Source data:
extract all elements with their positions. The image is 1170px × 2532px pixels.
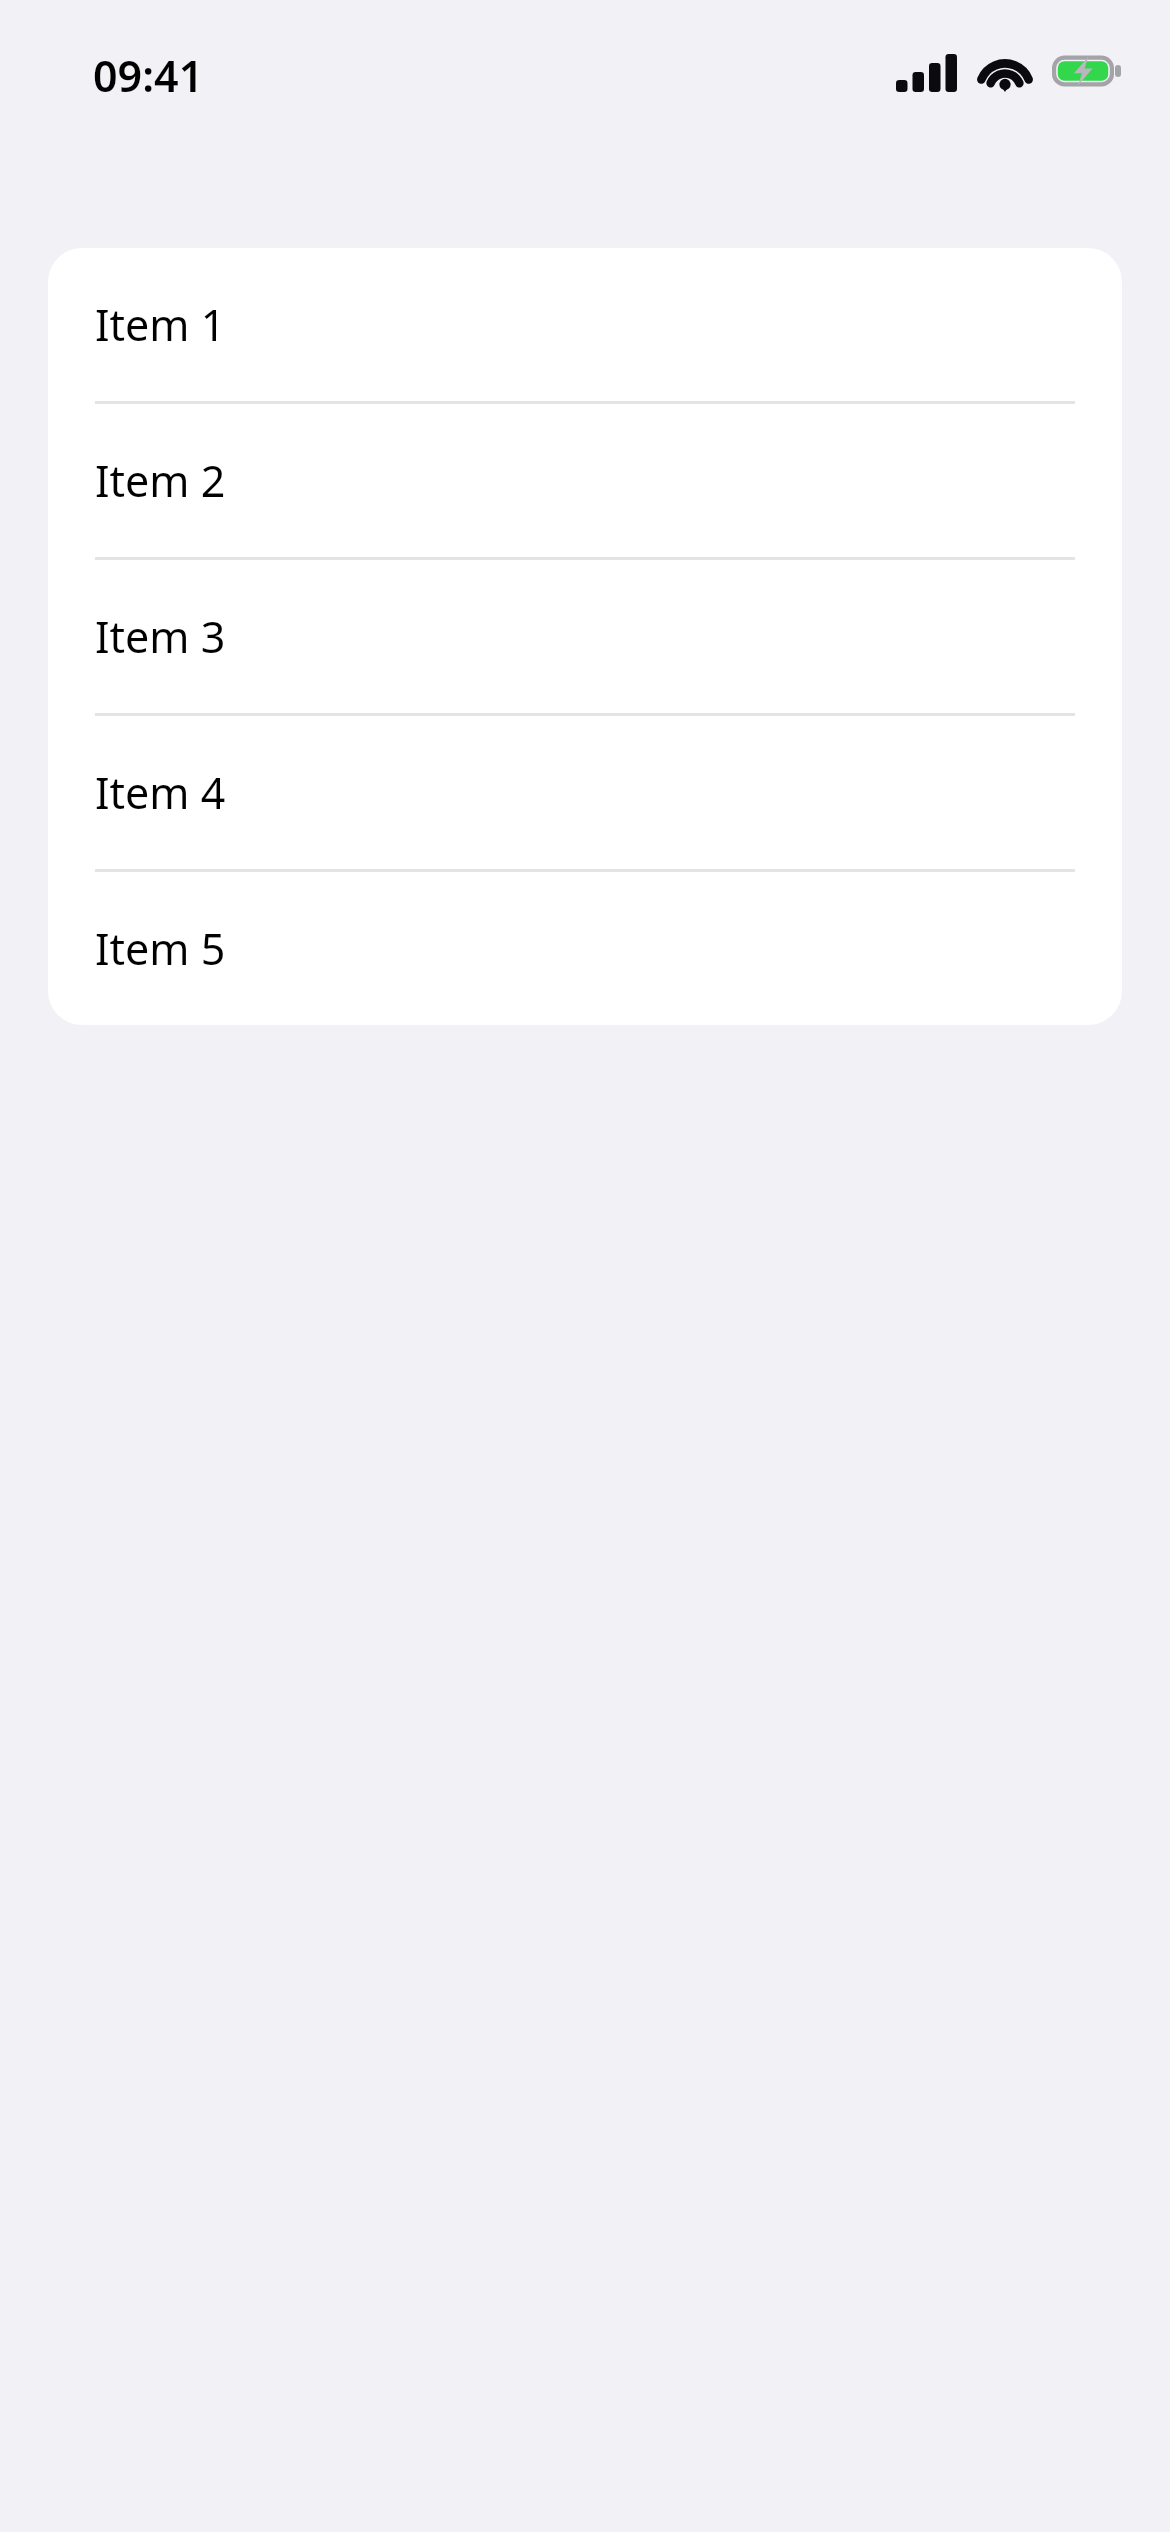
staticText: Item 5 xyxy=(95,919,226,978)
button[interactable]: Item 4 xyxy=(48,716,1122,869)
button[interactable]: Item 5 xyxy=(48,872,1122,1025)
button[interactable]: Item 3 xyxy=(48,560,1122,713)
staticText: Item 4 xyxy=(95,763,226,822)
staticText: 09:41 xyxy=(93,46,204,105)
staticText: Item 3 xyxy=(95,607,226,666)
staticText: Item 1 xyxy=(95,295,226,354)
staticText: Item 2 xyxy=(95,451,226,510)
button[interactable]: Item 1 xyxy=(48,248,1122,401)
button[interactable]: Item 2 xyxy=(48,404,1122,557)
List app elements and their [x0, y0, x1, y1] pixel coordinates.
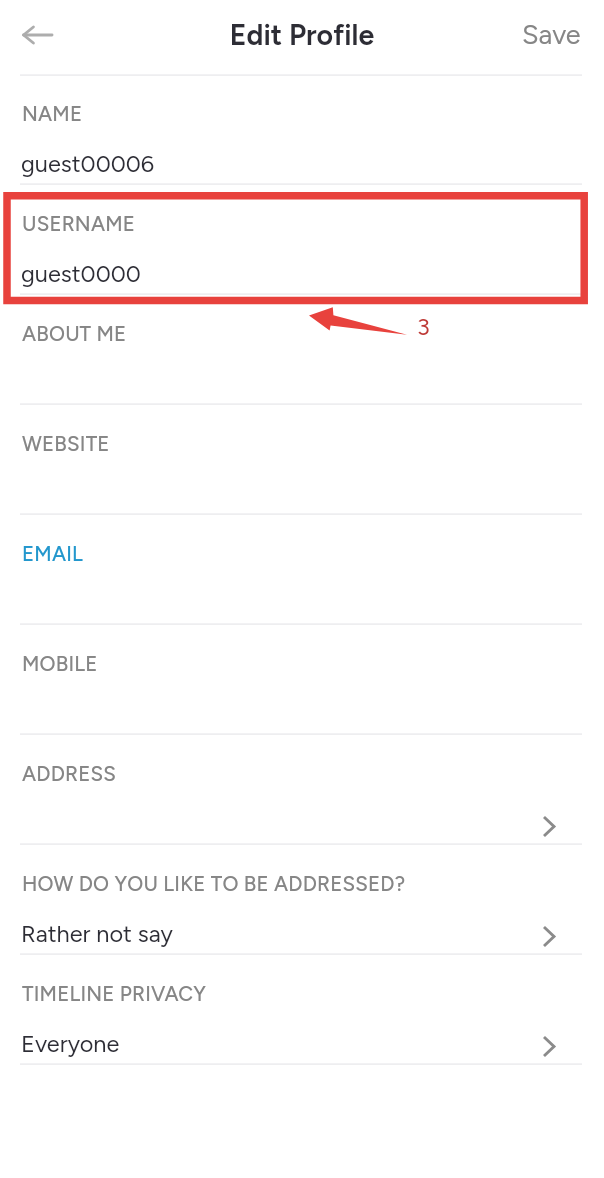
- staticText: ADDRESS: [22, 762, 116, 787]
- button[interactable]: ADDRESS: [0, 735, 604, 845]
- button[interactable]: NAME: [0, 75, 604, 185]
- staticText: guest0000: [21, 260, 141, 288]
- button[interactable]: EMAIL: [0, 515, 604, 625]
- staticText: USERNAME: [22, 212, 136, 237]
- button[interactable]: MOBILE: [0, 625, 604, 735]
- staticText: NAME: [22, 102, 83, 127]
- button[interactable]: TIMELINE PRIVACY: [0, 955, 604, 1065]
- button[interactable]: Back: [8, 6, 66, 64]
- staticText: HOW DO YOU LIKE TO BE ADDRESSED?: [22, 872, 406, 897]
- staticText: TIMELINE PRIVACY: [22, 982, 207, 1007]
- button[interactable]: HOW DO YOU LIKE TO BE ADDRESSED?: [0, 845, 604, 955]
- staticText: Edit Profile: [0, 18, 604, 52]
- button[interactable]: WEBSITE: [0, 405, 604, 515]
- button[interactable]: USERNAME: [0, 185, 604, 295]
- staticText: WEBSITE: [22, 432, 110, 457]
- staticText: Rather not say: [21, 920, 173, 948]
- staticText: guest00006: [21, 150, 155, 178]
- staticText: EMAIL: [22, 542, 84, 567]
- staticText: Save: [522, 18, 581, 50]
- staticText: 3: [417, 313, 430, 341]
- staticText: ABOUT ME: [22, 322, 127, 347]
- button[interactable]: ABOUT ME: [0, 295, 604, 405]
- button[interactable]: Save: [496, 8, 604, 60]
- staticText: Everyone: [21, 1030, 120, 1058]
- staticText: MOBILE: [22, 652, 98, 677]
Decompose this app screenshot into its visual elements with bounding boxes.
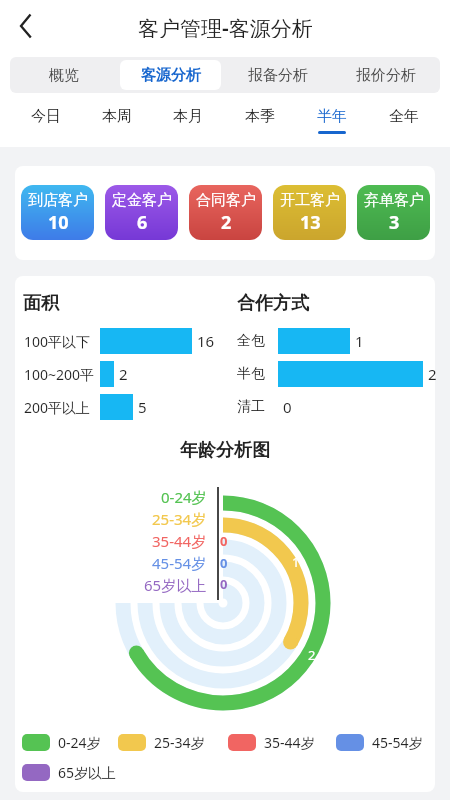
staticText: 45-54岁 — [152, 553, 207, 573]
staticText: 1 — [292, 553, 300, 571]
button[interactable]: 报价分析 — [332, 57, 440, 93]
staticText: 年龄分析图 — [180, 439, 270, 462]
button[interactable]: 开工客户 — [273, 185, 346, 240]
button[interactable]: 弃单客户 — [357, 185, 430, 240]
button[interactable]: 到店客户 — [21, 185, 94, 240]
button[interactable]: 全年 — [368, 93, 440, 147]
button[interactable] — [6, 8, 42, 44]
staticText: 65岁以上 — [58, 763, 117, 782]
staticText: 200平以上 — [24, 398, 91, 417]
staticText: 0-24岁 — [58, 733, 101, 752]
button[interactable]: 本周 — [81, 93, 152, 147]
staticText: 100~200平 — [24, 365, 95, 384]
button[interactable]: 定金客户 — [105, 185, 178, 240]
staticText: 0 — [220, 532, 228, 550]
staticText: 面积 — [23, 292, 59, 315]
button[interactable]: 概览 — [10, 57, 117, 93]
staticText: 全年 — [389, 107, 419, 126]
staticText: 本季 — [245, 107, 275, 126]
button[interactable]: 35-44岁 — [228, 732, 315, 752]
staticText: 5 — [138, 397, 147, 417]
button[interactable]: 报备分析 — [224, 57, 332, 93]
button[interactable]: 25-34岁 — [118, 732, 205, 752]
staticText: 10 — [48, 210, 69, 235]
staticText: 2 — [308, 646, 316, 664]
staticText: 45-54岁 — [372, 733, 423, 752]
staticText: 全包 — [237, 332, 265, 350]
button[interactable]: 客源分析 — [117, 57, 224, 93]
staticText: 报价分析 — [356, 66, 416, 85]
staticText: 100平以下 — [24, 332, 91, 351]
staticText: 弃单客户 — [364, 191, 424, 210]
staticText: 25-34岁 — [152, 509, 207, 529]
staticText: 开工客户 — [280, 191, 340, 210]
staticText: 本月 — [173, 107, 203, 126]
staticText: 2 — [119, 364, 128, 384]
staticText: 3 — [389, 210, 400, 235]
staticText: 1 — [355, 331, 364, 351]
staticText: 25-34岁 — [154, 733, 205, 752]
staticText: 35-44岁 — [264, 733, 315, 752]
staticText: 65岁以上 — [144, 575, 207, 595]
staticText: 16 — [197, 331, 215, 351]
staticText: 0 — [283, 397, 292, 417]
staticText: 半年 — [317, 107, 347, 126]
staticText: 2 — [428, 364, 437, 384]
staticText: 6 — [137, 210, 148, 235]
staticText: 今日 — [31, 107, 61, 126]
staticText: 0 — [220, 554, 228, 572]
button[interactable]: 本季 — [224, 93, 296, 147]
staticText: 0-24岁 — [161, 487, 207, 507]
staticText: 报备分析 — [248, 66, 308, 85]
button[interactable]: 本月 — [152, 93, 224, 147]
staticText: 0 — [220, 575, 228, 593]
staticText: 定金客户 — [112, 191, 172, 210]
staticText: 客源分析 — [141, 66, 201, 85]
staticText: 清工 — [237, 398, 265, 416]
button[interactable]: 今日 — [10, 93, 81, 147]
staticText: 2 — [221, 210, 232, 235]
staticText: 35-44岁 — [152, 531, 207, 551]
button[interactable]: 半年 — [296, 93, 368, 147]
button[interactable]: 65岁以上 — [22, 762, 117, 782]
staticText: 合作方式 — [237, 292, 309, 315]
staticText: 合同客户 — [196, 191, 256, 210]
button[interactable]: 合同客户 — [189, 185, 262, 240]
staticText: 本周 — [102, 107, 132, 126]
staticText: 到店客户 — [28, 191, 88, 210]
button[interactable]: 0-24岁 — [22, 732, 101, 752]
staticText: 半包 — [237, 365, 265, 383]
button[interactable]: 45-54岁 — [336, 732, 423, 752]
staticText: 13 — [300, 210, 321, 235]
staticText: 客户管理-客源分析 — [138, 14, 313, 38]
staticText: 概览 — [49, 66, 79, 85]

Exercise directions:
Send back the listing exactly as it stands. Do not include the pictures.

Result for this exercise:
extract all elements with their positions. The image is 1170px × 2532px pixels.
staticText: Item 5 xyxy=(95,919,226,978)
button[interactable]: Item 4 xyxy=(48,716,1122,869)
button[interactable]: Item 5 xyxy=(48,872,1122,1025)
button[interactable]: Item 3 xyxy=(48,560,1122,713)
staticText: Item 4 xyxy=(95,763,226,822)
staticText: 09:41 xyxy=(93,46,204,105)
staticText: Item 3 xyxy=(95,607,226,666)
staticText: Item 1 xyxy=(95,295,226,354)
staticText: Item 2 xyxy=(95,451,226,510)
button[interactable]: Item 1 xyxy=(48,248,1122,401)
button[interactable]: Item 2 xyxy=(48,404,1122,557)
List app elements and their [x0, y0, x1, y1] pixel coordinates.
- staticText: ADDRESS: [22, 762, 116, 787]
- button[interactable]: ADDRESS: [0, 735, 604, 845]
- button[interactable]: NAME: [0, 75, 604, 185]
- staticText: guest0000: [21, 260, 141, 288]
- button[interactable]: EMAIL: [0, 515, 604, 625]
- staticText: USERNAME: [22, 212, 136, 237]
- button[interactable]: MOBILE: [0, 625, 604, 735]
- staticText: NAME: [22, 102, 83, 127]
- button[interactable]: TIMELINE PRIVACY: [0, 955, 604, 1065]
- button[interactable]: Back: [8, 6, 66, 64]
- staticText: HOW DO YOU LIKE TO BE ADDRESSED?: [22, 872, 406, 897]
- staticText: TIMELINE PRIVACY: [22, 982, 207, 1007]
- button[interactable]: HOW DO YOU LIKE TO BE ADDRESSED?: [0, 845, 604, 955]
- staticText: Edit Profile: [0, 18, 604, 52]
- button[interactable]: WEBSITE: [0, 405, 604, 515]
- button[interactable]: USERNAME: [0, 185, 604, 295]
- staticText: WEBSITE: [22, 432, 110, 457]
- staticText: Rather not say: [21, 920, 173, 948]
- staticText: guest00006: [21, 150, 155, 178]
- staticText: EMAIL: [22, 542, 84, 567]
- staticText: Save: [522, 18, 581, 50]
- staticText: 3: [417, 313, 430, 341]
- staticText: ABOUT ME: [22, 322, 127, 347]
- button[interactable]: ABOUT ME: [0, 295, 604, 405]
- button[interactable]: Save: [496, 8, 604, 60]
- staticText: Everyone: [21, 1030, 120, 1058]
- staticText: MOBILE: [22, 652, 98, 677]
Decompose this app screenshot into its visual elements with bounding boxes.
staticText: 45-54岁 — [152, 553, 207, 573]
staticText: 1 — [292, 553, 300, 571]
button[interactable]: 报价分析 — [332, 57, 440, 93]
staticText: 年龄分析图 — [180, 439, 270, 462]
button[interactable]: 开工客户 — [273, 185, 346, 240]
button[interactable]: 弃单客户 — [357, 185, 430, 240]
button[interactable]: 到店客户 — [21, 185, 94, 240]
button[interactable]: 全年 — [368, 93, 440, 147]
button[interactable] — [6, 8, 42, 44]
staticText: 65岁以上 — [58, 763, 117, 782]
staticText: 200平以上 — [24, 398, 91, 417]
staticText: 0-24岁 — [58, 733, 101, 752]
button[interactable]: 本周 — [81, 93, 152, 147]
staticText: 100~200平 — [24, 365, 95, 384]
button[interactable]: 定金客户 — [105, 185, 178, 240]
staticText: 0 — [220, 532, 228, 550]
staticText: 面积 — [23, 292, 59, 315]
button[interactable]: 概览 — [10, 57, 117, 93]
staticText: 全年 — [389, 107, 419, 126]
staticText: 本季 — [245, 107, 275, 126]
button[interactable]: 35-44岁 — [228, 732, 315, 752]
staticText: 5 — [138, 397, 147, 417]
button[interactable]: 报备分析 — [224, 57, 332, 93]
button[interactable]: 25-34岁 — [118, 732, 205, 752]
staticText: 10 — [48, 210, 69, 235]
staticText: 2 — [308, 646, 316, 664]
staticText: 45-54岁 — [372, 733, 423, 752]
staticText: 全包 — [237, 332, 265, 350]
button[interactable]: 客源分析 — [117, 57, 224, 93]
staticText: 报价分析 — [356, 66, 416, 85]
staticText: 100平以下 — [24, 332, 91, 351]
staticText: 弃单客户 — [364, 191, 424, 210]
staticText: 25-34岁 — [152, 509, 207, 529]
staticText: 开工客户 — [280, 191, 340, 210]
staticText: 本月 — [173, 107, 203, 126]
staticText: 2 — [119, 364, 128, 384]
staticText: 3 — [389, 210, 400, 235]
staticText: 1 — [355, 331, 364, 351]
staticText: 25-34岁 — [154, 733, 205, 752]
staticText: 35-44岁 — [264, 733, 315, 752]
staticText: 65岁以上 — [144, 575, 207, 595]
staticText: 16 — [197, 331, 215, 351]
staticText: 0 — [283, 397, 292, 417]
staticText: 半年 — [317, 107, 347, 126]
staticText: 2 — [428, 364, 437, 384]
staticText: 6 — [137, 210, 148, 235]
staticText: 今日 — [31, 107, 61, 126]
staticText: 0 — [220, 554, 228, 572]
button[interactable]: 本季 — [224, 93, 296, 147]
staticText: 0-24岁 — [161, 487, 207, 507]
staticText: 报备分析 — [248, 66, 308, 85]
button[interactable]: 本月 — [152, 93, 224, 147]
staticText: 0 — [220, 575, 228, 593]
staticText: 定金客户 — [112, 191, 172, 210]
staticText: 客源分析 — [141, 66, 201, 85]
staticText: 清工 — [237, 398, 265, 416]
button[interactable]: 今日 — [10, 93, 81, 147]
staticText: 2 — [221, 210, 232, 235]
staticText: 35-44岁 — [152, 531, 207, 551]
button[interactable]: 半年 — [296, 93, 368, 147]
button[interactable]: 65岁以上 — [22, 762, 117, 782]
staticText: 合作方式 — [237, 292, 309, 315]
staticText: 合同客户 — [196, 191, 256, 210]
button[interactable]: 合同客户 — [189, 185, 262, 240]
staticText: 本周 — [102, 107, 132, 126]
staticText: 到店客户 — [28, 191, 88, 210]
button[interactable]: 0-24岁 — [22, 732, 101, 752]
staticText: 半包 — [237, 365, 265, 383]
button[interactable]: 45-54岁 — [336, 732, 423, 752]
staticText: 13 — [300, 210, 321, 235]
staticText: 客户管理-客源分析 — [138, 14, 313, 38]
staticText: 概览 — [49, 66, 79, 85]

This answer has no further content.